How Smart Lawyers Are Tackling Data, Increasing Productivity, and Embracing the Right Tech

Of course, it’s not all sturm und drang. There are, after all, ways to address these challenges—and it’s encouraging that about a third of the Wolter Kluwers survey respondents feel very prepared to address them.

Rising data sizes can be addressed with powerfully simple software (or incredibly complex and expensive software, if that’s your thing too). Instant discovery software like Logikcull can automatically process data, deduplicate files, and prepare them for review. Culling Intelligence can be used to quickly filter data down, while industry-leading search technology can further narrow your data set down to the information that matters. And with the right software, legal teams can handle discovery in all its forms, whether dealing with traditional documents or emerging communication tools like Slack.

Such simple, powerful technology is why innovative litigators can use Logikcull to search through Slack data and win their case, and why one of the world’s largest companies is able to reduce the document volume requiring outside counsel review by more than 98 percent.

That ability, itself, can be a massive productivity gain. Now, with the right tools, legal teams can take on work, and matters, that would have once required an army of associates and six-figure budgets for outside vendors.

“Modern software is increasingly cutting out the traditional sales and implementation cycle, eliminating the months of presentation and allowing nearly instant access, so you can get into the software and see just how it works.”

Of course, picking that technology can sometimes feel daunting. You can, as mentioned above, dedicate a year or two to finding the solution that’s right for you, reading through massive RFPs, sitting through demos, and being hounded by salespeople.

Or you could see what’s worked for your peers.

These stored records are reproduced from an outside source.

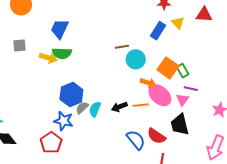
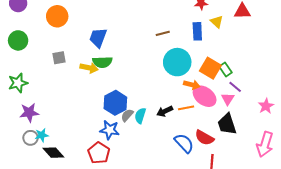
blue rectangle: (158, 31) -> (197, 31), turned -30
brown line: (122, 47) -> (163, 33), moved
cyan circle: (136, 59) -> (177, 62), size x1.4
purple line: (191, 89) -> (235, 87), turned 32

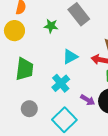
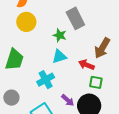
green star: (51, 26) -> (60, 35), moved
yellow circle: (14, 31) -> (26, 22), moved

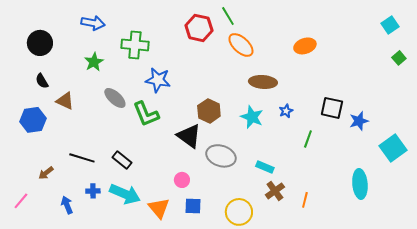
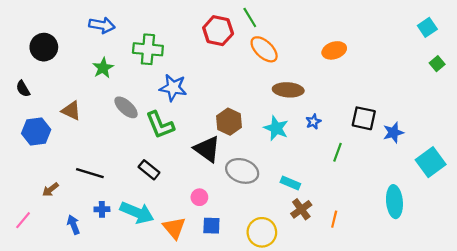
black semicircle: (42, 81) -> (23, 89), moved
black rectangle: (122, 160) -> (149, 170), moved

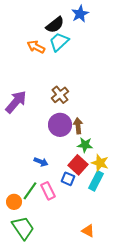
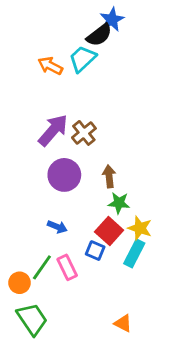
black semicircle: (55, 25) -> (99, 35), moved
purple arrow: (16, 102) -> (53, 130), moved
purple circle: (60, 125) -> (64, 175), moved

Consulting review sites such as G2Crowd, Gartner, and Capterra can quickly give you a survey of what technology works best, and what might not. These sites have hundreds of verified, independent user evaluations, ranking technology not only on a traditional five-star scale, but also by factors such as “ease of set up” and “ease of use.”

Or you could just try it out.

Modern software is increasingly cutting out the traditional sales and implementation cycle and allowing nearly instant access, so you can get into the software and see just how it works.

After all, if you’re not consulting with colleagues or testing out technology yourself, you’re essentially just listening to sales pitches.

And that’s no way to get ahead of the future.